**Prompt**
Across all the records, filter for lines with the word "Kraken" and copy them.

Saved entries:

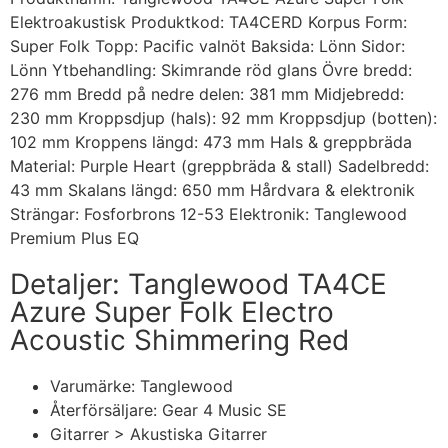
Elektroakustisk Produktkod: TA4CERD Korpus Form:
Super Folk Topp: Pacific valnöt Baksida: Lönn Sidor:
Lönn Ytbehandling: Skimrande röd glans Övre bredd:
276 mm Bredd på nedre delen: 381 mm Midjebredd:
230 mm Kroppsdjup (hals): 92 mm Kroppsdjup (botten):
102 mm Kroppens längd: 473 mm Hals & greppbräda
Material: Purple Heart (greppbräda & stall) Sadelbredd:
43 mm Skalans längd: 650 mm Hårdvara & elektronik
Strängar: Fosforbrons 12-53 Elektronik: Tanglewood
Premium Plus EQ
Detaljer: Tanglewood TA4CE
Azure Super Folk Electro
Acoustic Shimmering Red
Varumärke: Tanglewood
Återförsäljare: Gear 4 Music SE
Gitarrer > Akustiska Gitarrer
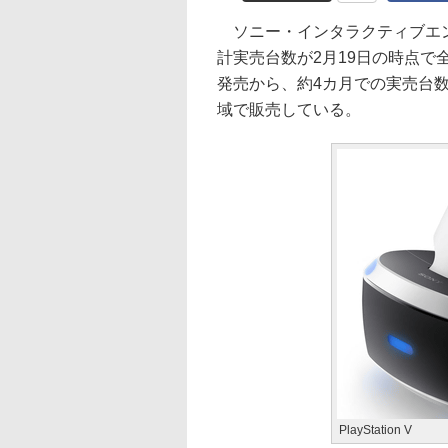
ソニー・インタラクティブエンタテイン
計実売台数が2月19日の時点で
発売から、約4カ月での実売台数
域で販売している。
PlayStation V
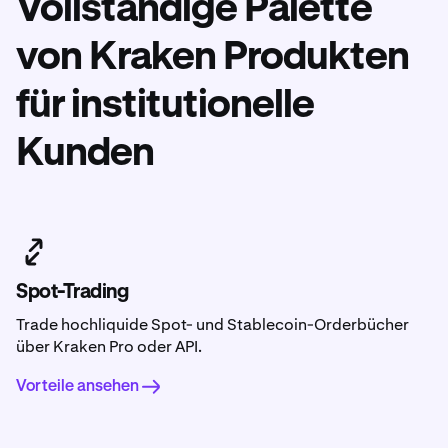
Vollständige Palette
von Kraken Produkten
für institutionelle
Kunden
Spot-Trading
Trade hochliquide Spot- und Stablecoin-Orderbücher
über Kraken Pro oder API.
Vorteile ansehen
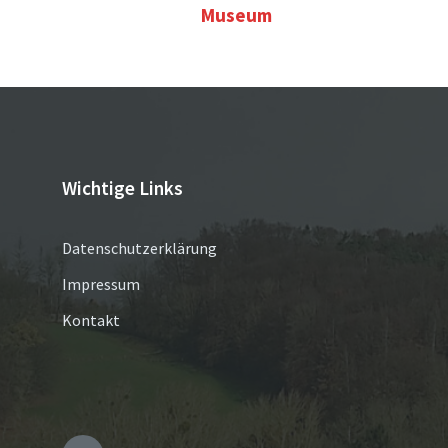
Museum
Wichtige Links
Datenschutzerklärung
Impressum
Kontakt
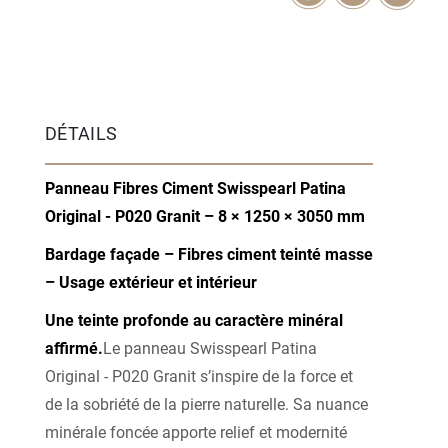
DÉTAILS
Panneau Fibres Ciment Swisspearl Patina
Original - P020 Granit – 8 × 1250 × 3050 mm
Bardage façade – Fibres ciment teinté masse
– Usage extérieur et intérieur
Une teinte profonde au caractère minéral
affirmé.
Le panneau Swisspearl Patina
Original - P020 Granit s’inspire de la force et
de la sobriété de la pierre naturelle. Sa nuance
minérale foncée apporte relief et modernité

**Response**
von Kraken Produkten
über Kraken Pro oder API.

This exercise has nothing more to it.